By endings I was thinking about the end of life. I’m 53, which isn’t old, but it is still the wrong side of half way through my life. I’ve been thinking I don’t want to grow old alone. I have no partner, I have no children. My mother has arthritis and uses a wheelchair. Apart from her shopper and her cleaner I am the only person she sees, every two weeks, which is how she wants it. I’ve been thinking about suicide as an alternative to getting very old and dragging myself around lonely and in pain. Lately I’ve been thinking about Dignitas. I’ve been thinking about them because I wouldn’t know how to commit suicide myself, I wouldn’t have the tablets and I can’t see me hanging myself, I don’t think I’d do a good job of ending my life. I’ve also thought how unnatural it seems to me that an organisation like Dignitas exists to help people to die. I don’t know if they exist for anything else.
I’m a bit confused. I’ve been seeing old people out and about and they seem OK, talking to each other on the bus. Many of them seem mobile enough. But I feel a general despair because I don’t think I have any friends and I don’t think that, at my age, I can make the kind of friends who would be able to stand in for lifetime friends, of which I have none.

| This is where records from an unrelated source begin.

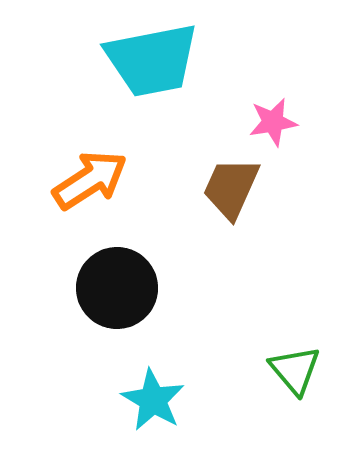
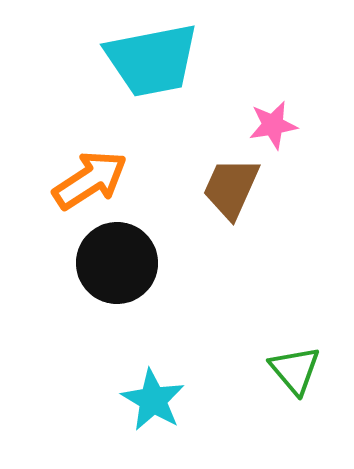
pink star: moved 3 px down
black circle: moved 25 px up
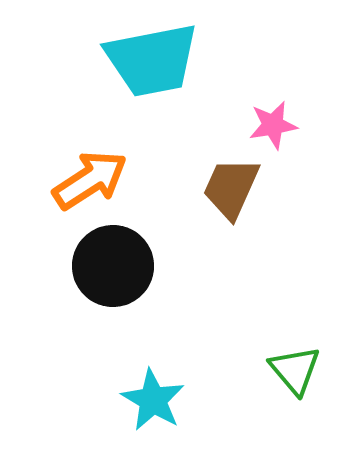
black circle: moved 4 px left, 3 px down
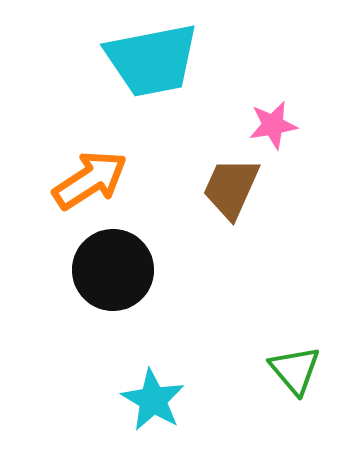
black circle: moved 4 px down
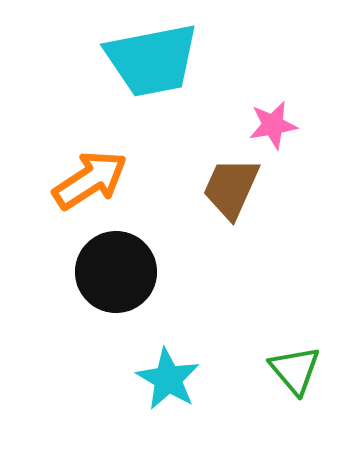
black circle: moved 3 px right, 2 px down
cyan star: moved 15 px right, 21 px up
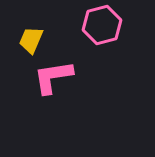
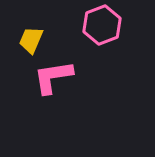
pink hexagon: rotated 6 degrees counterclockwise
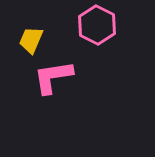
pink hexagon: moved 5 px left; rotated 12 degrees counterclockwise
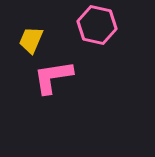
pink hexagon: rotated 15 degrees counterclockwise
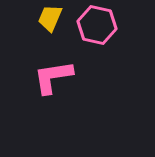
yellow trapezoid: moved 19 px right, 22 px up
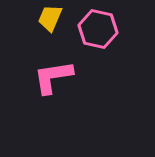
pink hexagon: moved 1 px right, 4 px down
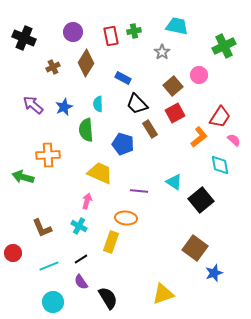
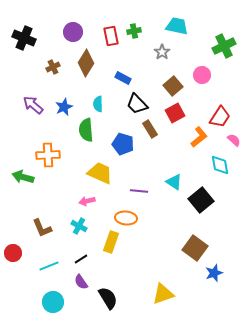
pink circle at (199, 75): moved 3 px right
pink arrow at (87, 201): rotated 119 degrees counterclockwise
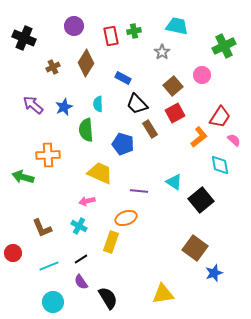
purple circle at (73, 32): moved 1 px right, 6 px up
orange ellipse at (126, 218): rotated 25 degrees counterclockwise
yellow triangle at (163, 294): rotated 10 degrees clockwise
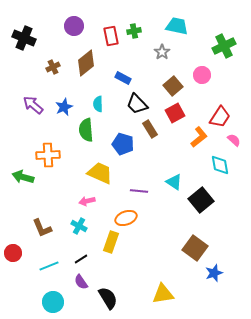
brown diamond at (86, 63): rotated 20 degrees clockwise
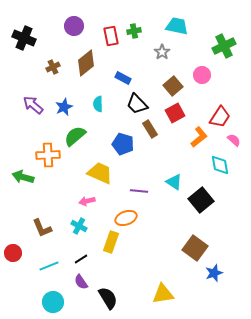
green semicircle at (86, 130): moved 11 px left, 6 px down; rotated 55 degrees clockwise
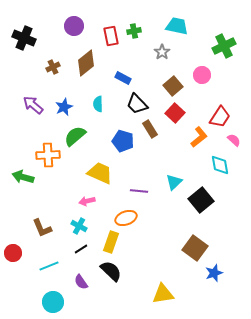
red square at (175, 113): rotated 18 degrees counterclockwise
blue pentagon at (123, 144): moved 3 px up
cyan triangle at (174, 182): rotated 42 degrees clockwise
black line at (81, 259): moved 10 px up
black semicircle at (108, 298): moved 3 px right, 27 px up; rotated 15 degrees counterclockwise
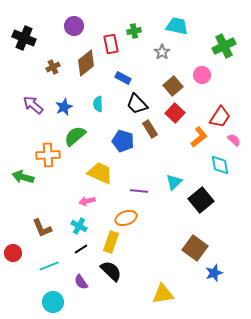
red rectangle at (111, 36): moved 8 px down
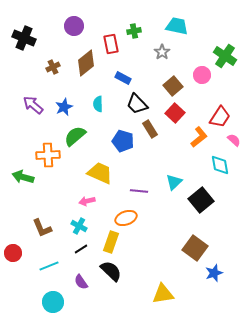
green cross at (224, 46): moved 1 px right, 10 px down; rotated 30 degrees counterclockwise
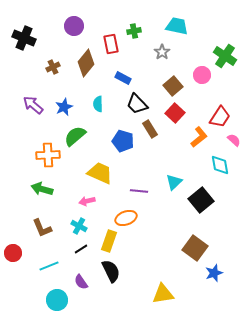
brown diamond at (86, 63): rotated 12 degrees counterclockwise
green arrow at (23, 177): moved 19 px right, 12 px down
yellow rectangle at (111, 242): moved 2 px left, 1 px up
black semicircle at (111, 271): rotated 20 degrees clockwise
cyan circle at (53, 302): moved 4 px right, 2 px up
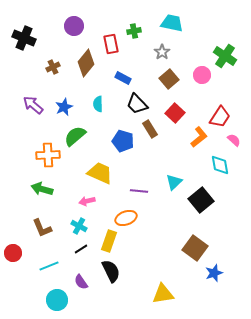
cyan trapezoid at (177, 26): moved 5 px left, 3 px up
brown square at (173, 86): moved 4 px left, 7 px up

I think my last years will be very, very lonely. I don’t have much hope at the moment about anything. I think boredom is going to be a longstanding problem for me, and I can’t see the point of hanging around for that. I also don’t fancy the idea of a care home, which might be a necessity later on. Ever since the mental health services got involved in my life I have felt insecure and that I have no reliable freedom, I don’t want to end my days in care. I don’t want to drag my way through the last years of my life subject to situations I don’t want to be in.
I’m not planning to do anything at the moment. I was thinking maybe some time in my 60s. I’m not sure if I could if it actually came down to it, but I’m not so afraid of the idea of ending my life as I once was. I am afraid of the possibility of vandalism and intrusion in my new home and whatever future home I establish, thinking of Bulgaria. I don’t want to live out my life subject to those things, I don’t want to be in fear of things being spoilt all the time, and mental health teams and police refusing to take it seriously. Saying I’m having auditory hallucinations rather than acknowledge something real and not OK is being done to me.